*** DATASET EXCERPTS Section Begins ***

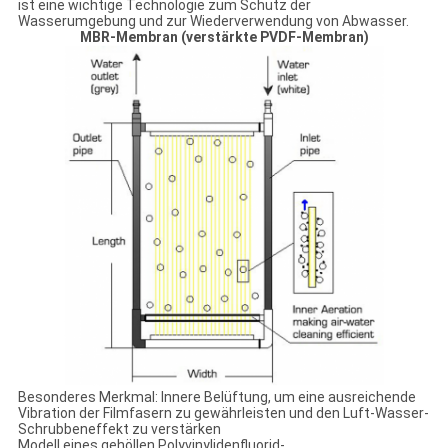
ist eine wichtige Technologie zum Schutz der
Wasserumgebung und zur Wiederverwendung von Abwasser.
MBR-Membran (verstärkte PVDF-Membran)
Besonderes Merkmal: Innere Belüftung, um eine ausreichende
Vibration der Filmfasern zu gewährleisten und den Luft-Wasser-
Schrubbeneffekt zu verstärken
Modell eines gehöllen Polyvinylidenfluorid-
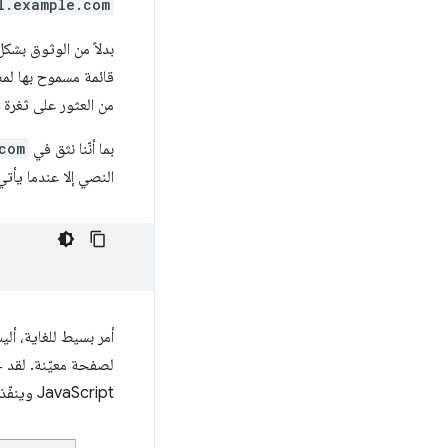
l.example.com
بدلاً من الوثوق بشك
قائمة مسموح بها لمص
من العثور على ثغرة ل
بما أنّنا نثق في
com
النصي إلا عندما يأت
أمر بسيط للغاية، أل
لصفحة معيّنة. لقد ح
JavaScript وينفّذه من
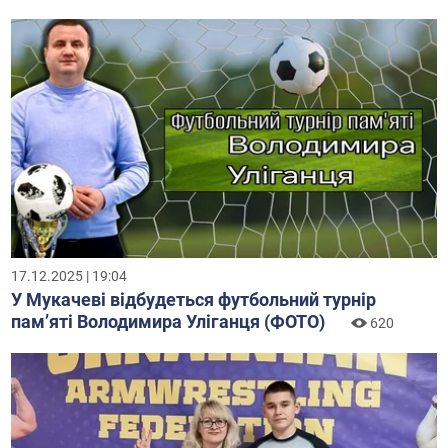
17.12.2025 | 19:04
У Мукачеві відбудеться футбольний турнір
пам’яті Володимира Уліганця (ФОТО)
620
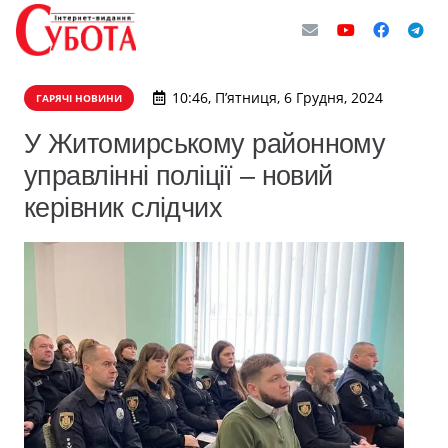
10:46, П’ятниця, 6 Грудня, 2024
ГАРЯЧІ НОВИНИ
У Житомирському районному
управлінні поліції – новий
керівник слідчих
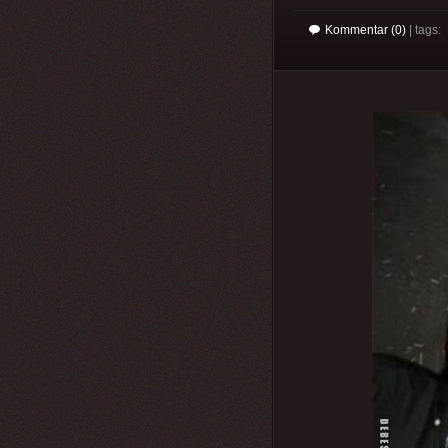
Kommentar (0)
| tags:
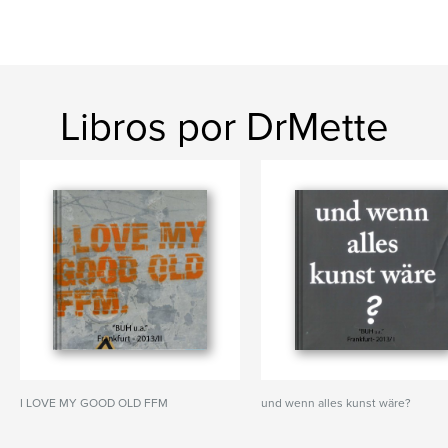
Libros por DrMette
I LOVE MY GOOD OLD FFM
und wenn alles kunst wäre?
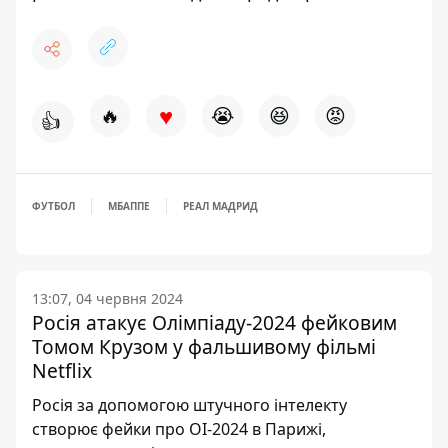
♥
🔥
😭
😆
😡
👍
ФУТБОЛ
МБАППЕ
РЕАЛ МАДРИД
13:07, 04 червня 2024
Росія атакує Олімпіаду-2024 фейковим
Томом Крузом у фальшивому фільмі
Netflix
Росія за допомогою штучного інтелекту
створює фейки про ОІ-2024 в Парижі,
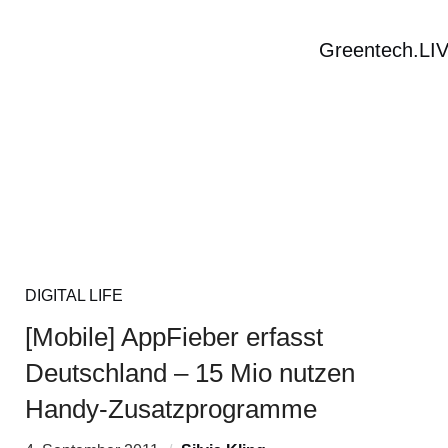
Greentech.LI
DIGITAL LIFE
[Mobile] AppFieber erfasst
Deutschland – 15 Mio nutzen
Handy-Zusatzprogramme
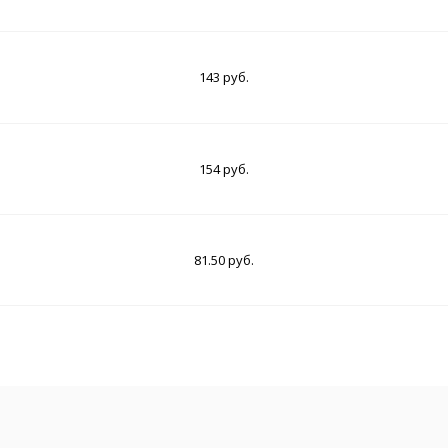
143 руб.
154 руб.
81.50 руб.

*** DATASET EXCERPTS Section Ends ***

_WHAT IS NEEDED_. Number of lines above with the word "Росія": supply it alone.

_EXERCISE RESULT_. 2